ユージンは父親が誰とも知れぬ私生児ゆえに、皇位継承権どころか亡祖父の前皇帝に孫だとも皇族だとも認知されていない。だから、そのまま静かに生きて歴史に名も残さずに死ぬはずだった。
ところが、ある日伯父の現皇帝ドルスが鷹狩りをしていた際、襤褸を身に纏った流浪の予言者がどこからか現れこう告げたのだ。
『皇帝よ、汝はレイラスの末裔に滅ぼされるであろう』
レイラスとはこの世界の聖典の神話に登場する魔王だ。人々を惑わし、貶め、堕落させたがゆえに勇者、聖女たちによって討ち滅ぼされたとされている。
そして、魔王の特徴は銀の瞳を持つことだとも書かれていた。
皇帝はおのれの地位を奪われたくはなかった。どのような不安要素の存在も許さなかった。

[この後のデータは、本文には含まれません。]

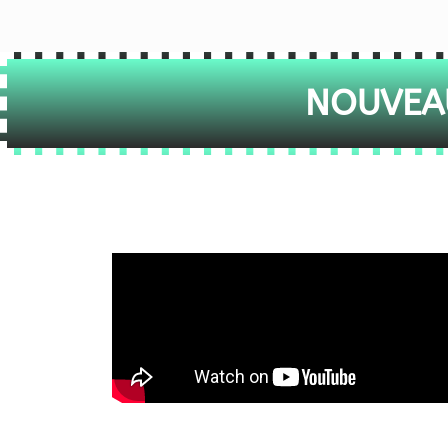
NOUVEAU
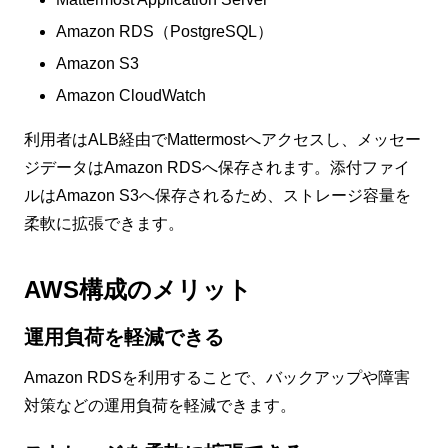
Amazon RDS（PostgreSQL）
Amazon S3
Amazon CloudWatch
利用者はALB経由でMattermostへアクセスし、メッセー
ジデータはAmazon RDSへ保存されます。添付ファイ
ルはAmazon S3へ保存されるため、ストレージ容量を
柔軟に拡張できます。
AWS構成のメリット
運用負荷を軽減できる
Amazon RDSを利用することで、バックアップや障害
対策などの運用負荷を軽減できます。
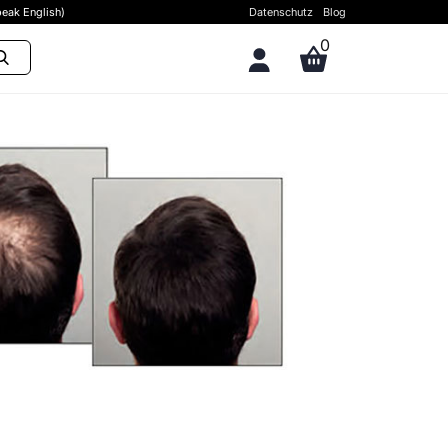
eak English)
Datenschutz
Blog
0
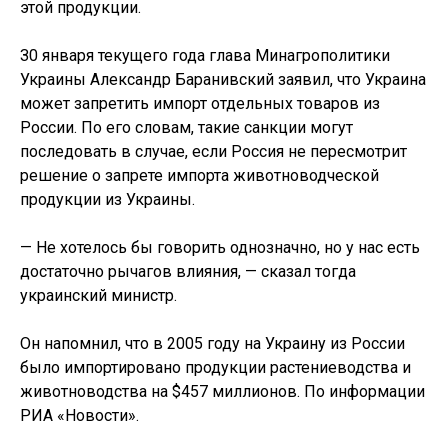
этой продукции.
З0 января текущего года глава Минагрополитики
Украины Александр Баранивский заявил, что Украина
может запретить импорт отдельных товаров из
России. По его словам, такие санкции могут
последовать в случае, если Россия не пересмотрит
решение о запрете импорта животноводческой
продукции из Украины.
— Не хотелось бы говорить однозначно, но у нас есть
достаточно рычагов влияния, — сказал тогда
украинский министр.
Он напомнил, что в 2005 году на Украину из России
было импортировано продукции растениеводства и
животноводства на $457 миллионов. По информации
РИА «Новости».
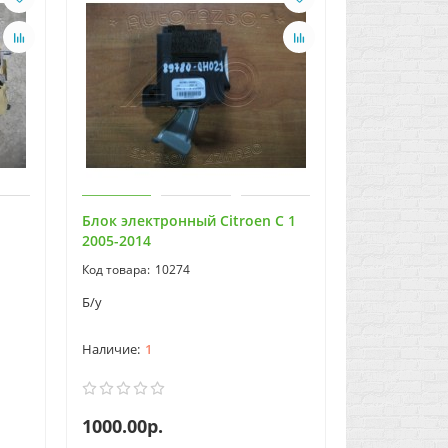
Блок электронный Citroen C 1
2005-2014
10274
Б/у
1
1000.00р.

そのためだけに帝国内にいる銀色に近い色を持つ目の抹殺を命じたのだ。
『銀の目の者も銀に近い目の者もすべて殺せ!』
灰色の瞳、ブルーグレーの瞳、わずかに灰色がかっただけの色味の者にも容赦なかった。老若男女を問わず生まれたばかりの赤子も殺された。
気が付くとユージンは最後の一人になっていた。
侍女とともになんとか国境近くまで逃げ、隣国に亡命しようとしたのだが、追手に追い付かれ斬り殺されそうになる。
あのシーンは強烈だった。
コマ一杯に大量の鮮血が飛び散り、続いて目を見開くユージンのクローズアップ。ページが変わって力なく崩れ落ちる侍女。
『ユージン様……よかった……』
彼女はユージンを庇って胸をざっくりと切り裂かれ、一目で助かるまいとわかるほどの重体だった。幼い頃から彼女に世話されてきた思い出が、走馬灯のようにユージンの脳裏を駆け巡った。
『……‼』
ユージンは侍女の血に塗れながら声にならない声で吠えた。それはすでに悲鳴でも慟哭でもなく咆哮だった。直後にユージンは体の、いいや魂の奥底から、マグマに似た熱が込み上げてくるのを感じた。何かが自分の中で弾け飛んだ。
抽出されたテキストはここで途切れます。